Сначала траурный марш Бетховена.
Стахович и Бетховен. Надо понять.
Первое, что чувствую – несоответствие, второе – неловкость, как от нескромности. – В чем дело? – Слишком пышно… Слишком явно. – Ну?
Стахович – XVIII век, Бетховен – вне (всякого). Что соединило эти два имени? – Смерть. –
Случайность смерти. Ибо для того, Стаховича, смерть всегда случайность. Даже вольная. Не завершение, а разрыв. Не авторское тире, а цензорские ножницы в поэму. Смерть Стаховича, вызванная 19-м годом и старостью, не соответствует сущности Стаховича – XVIII веку и молодости. Уметь умирать еще не значит любить бессмертье. Уметь умирать – суметь превозмочь умирание – то есть еще раз: уметь жить. Больше – и уже на французском (языке формул) скажу:
Pas de savoir-vivre sans savoir mourir.
Savoir-mourir, обратно savoir-vivre – какое русское существительное! Счастлива, что следующей формулой ввожу его впервые:
Il n’y a pas que le savoir-vivre, il y a le savoir-mourir.
* * *
Но что же с Бетховеном и Стаховичем?
А! кажется, поняла. Стахович – более XVIII века, чем Бетховен, рожденный в нем, равно как траурный марш Бетховена больше смерть, чем лежащий в гробу Стахович. Смысл Стаховича (XVIII века!) – Жизнь. И в смертном дне, как в любовном: "Point de lendemain!". Стахович уходит весь. Бетховен – тот рай, в который дано войти Стаховичу. В траурном марше Бетховена, по отношению к Стаховичу, некая двойная грубость: acte de décès (живому не играют!) и acte d’ abdication (доиграл!).
Ясно ли то, что я хочу сказать?
– Ах, лучше всего бы меня понял сам Стахович!
* * *
Речь Станиславского:
"У друга было в жизни три любви: семья, театр, лошади. Семейная жизнь – тайна, в лошадях я не знаток… Я буду говорить о театре".
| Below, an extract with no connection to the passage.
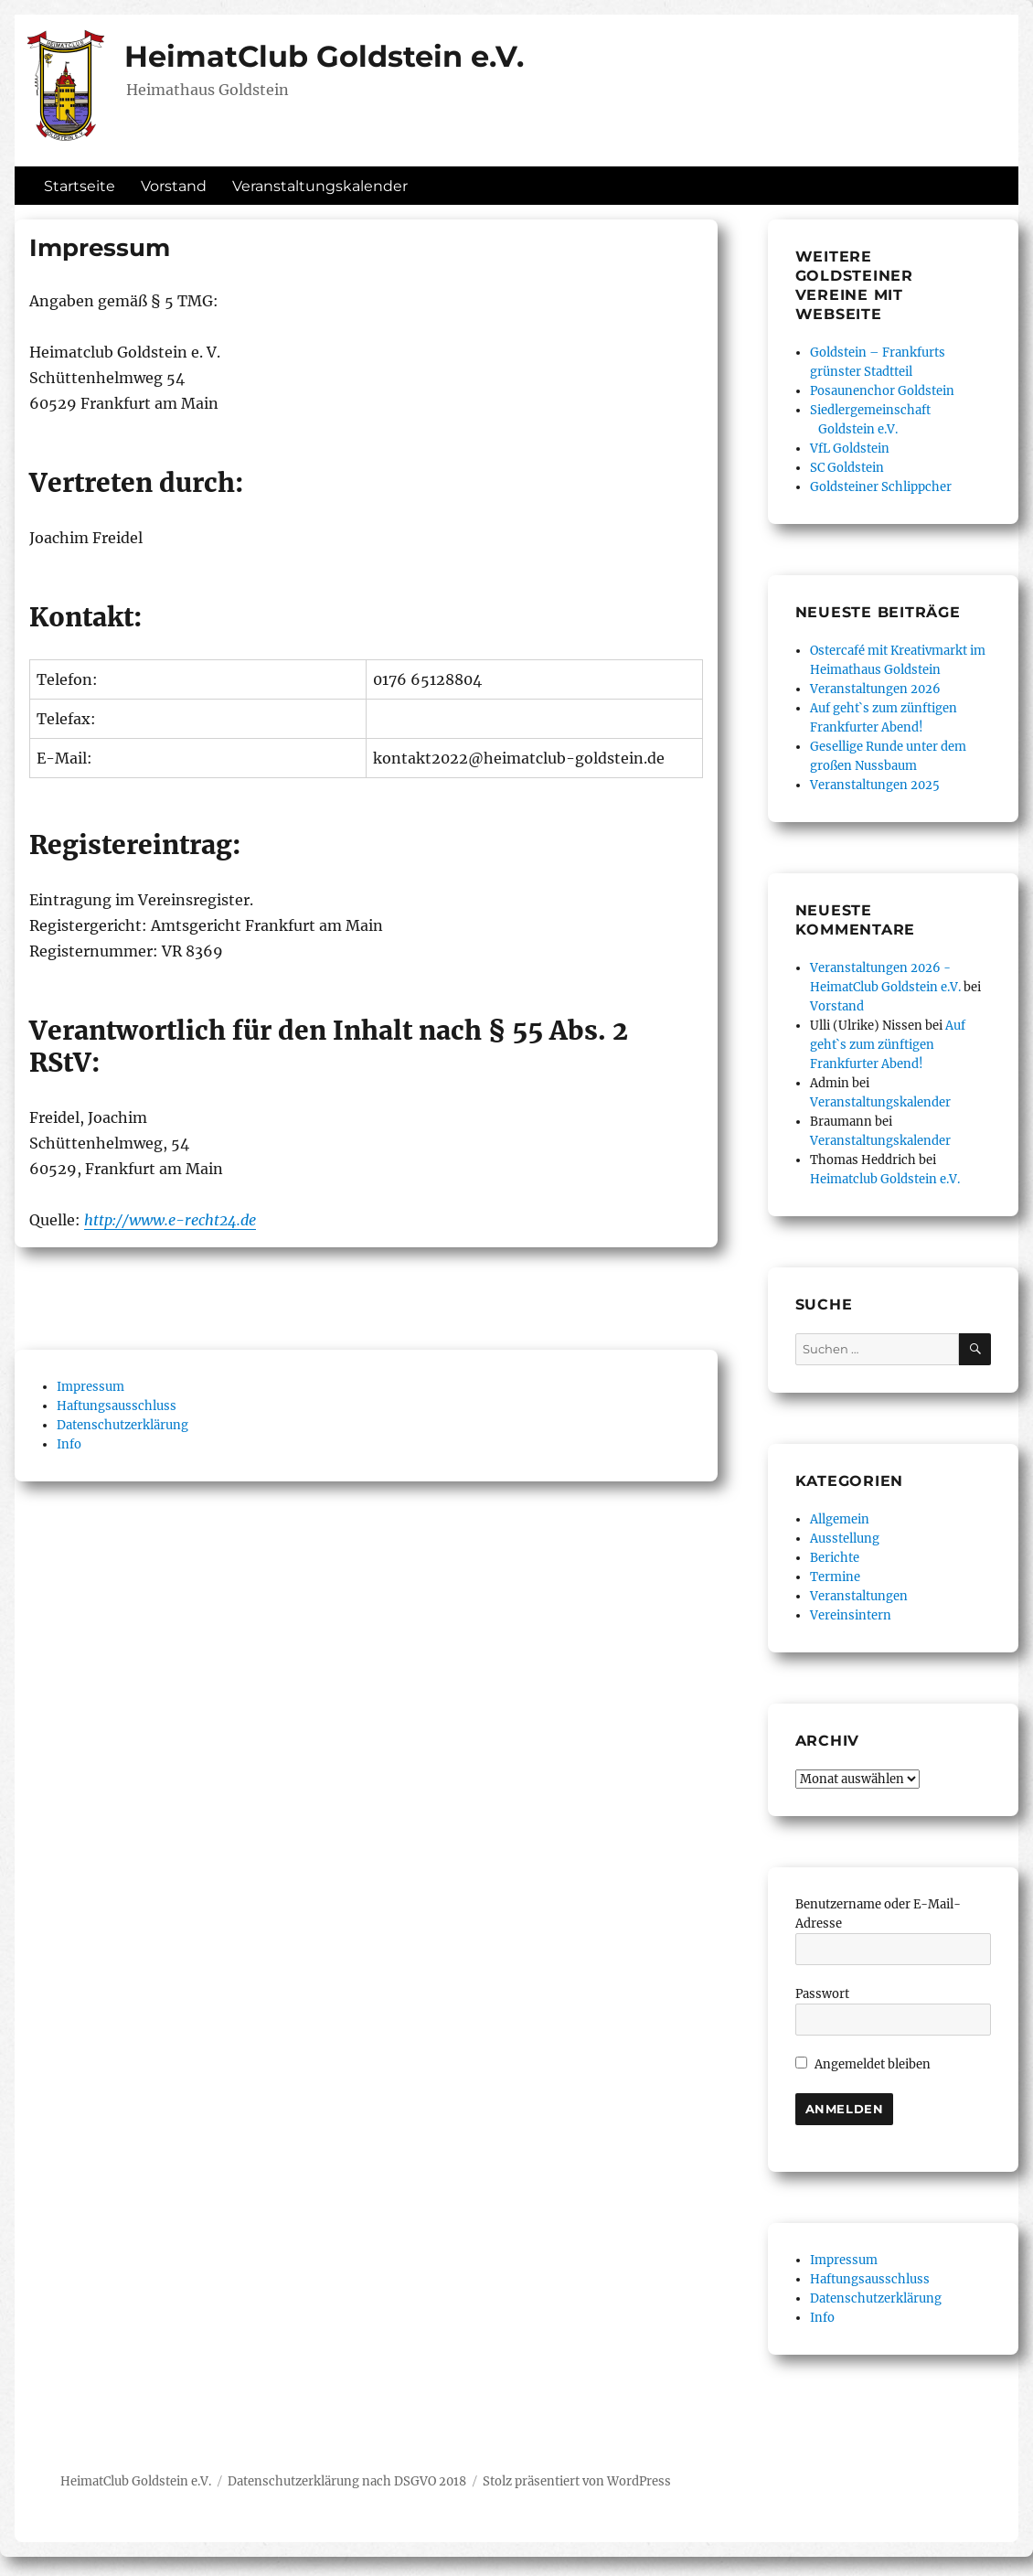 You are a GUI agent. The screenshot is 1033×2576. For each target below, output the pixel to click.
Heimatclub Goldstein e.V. (885, 1179)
Рассказ о том, как впервые появился за кулисами Охотничьего клуба, в великокняжеской свите, красавец адъютант Стахович. "Великие князья, как им и подобает, оставались недолго. Адъютант остался". – И постепенное – негласное – участие блестящего гвардейца в постановках – в роли arbiter elegantarum. ("Нужно будет спросить у Стаховича", "это не по Стаховичу", "как бы это сделал Стахович?") Поездка для изучения дворянского и крестьянского быта в подмосковное имение Стаховича. – "Мы были приняты по-царски". – Нежность Стаховича. – "Заболевал ли кто-нибудь из группы, кто оставался при больном в московской жаре и духоте? Блестящий великосветский гвардеец превращался тогда в самую заботливую няньку…" Рассказ о том, как Стахович, вырвавшись с придворного бала, прилетел на пять минут в Художественный театр, чтобы полаять по-собачьи в граммофонную трубу для постановки "Вишневого сада".
* * *
Говорят не так и не те. Станиславский – слишком просто (я бы даже сказала – простецки), сводя всего Стаховича к быту: сначала придворно-военному, потом театральному и, что хуже всего – к Художественному театру: олицетворению его! – упуская элемент мятежа, толкнувшего придворного – в актерство, наивно смешивая обаяние над Стаховичем дерзкого слова "художественники" с влечением к Художественному театру, как к таковому, забывая и фон и тон той удушающей эпохи, забывая откуда и только помня – куда.
Росси (в статье, которую читает другой) упрощает сложную лирико-цинико-стоико-эпикурейскую сущность Стаховича до русских дворянских гнезд и дает фельетон вместо поэмы. Южин – как общественное лицо и привыкшее хоронить таковых – неведомо зачем и почему припоминает грехи дворянства и ставит на вид "общественную пользу Стаховичей" (ложь! совершенно бесполезны, как скаковая лошадь. Разве для тех, кто как я, на них ставит).
Все – применительно: к театру ли, к общественности ли, к дворянству ли… Никто – вне: Стахович как явление.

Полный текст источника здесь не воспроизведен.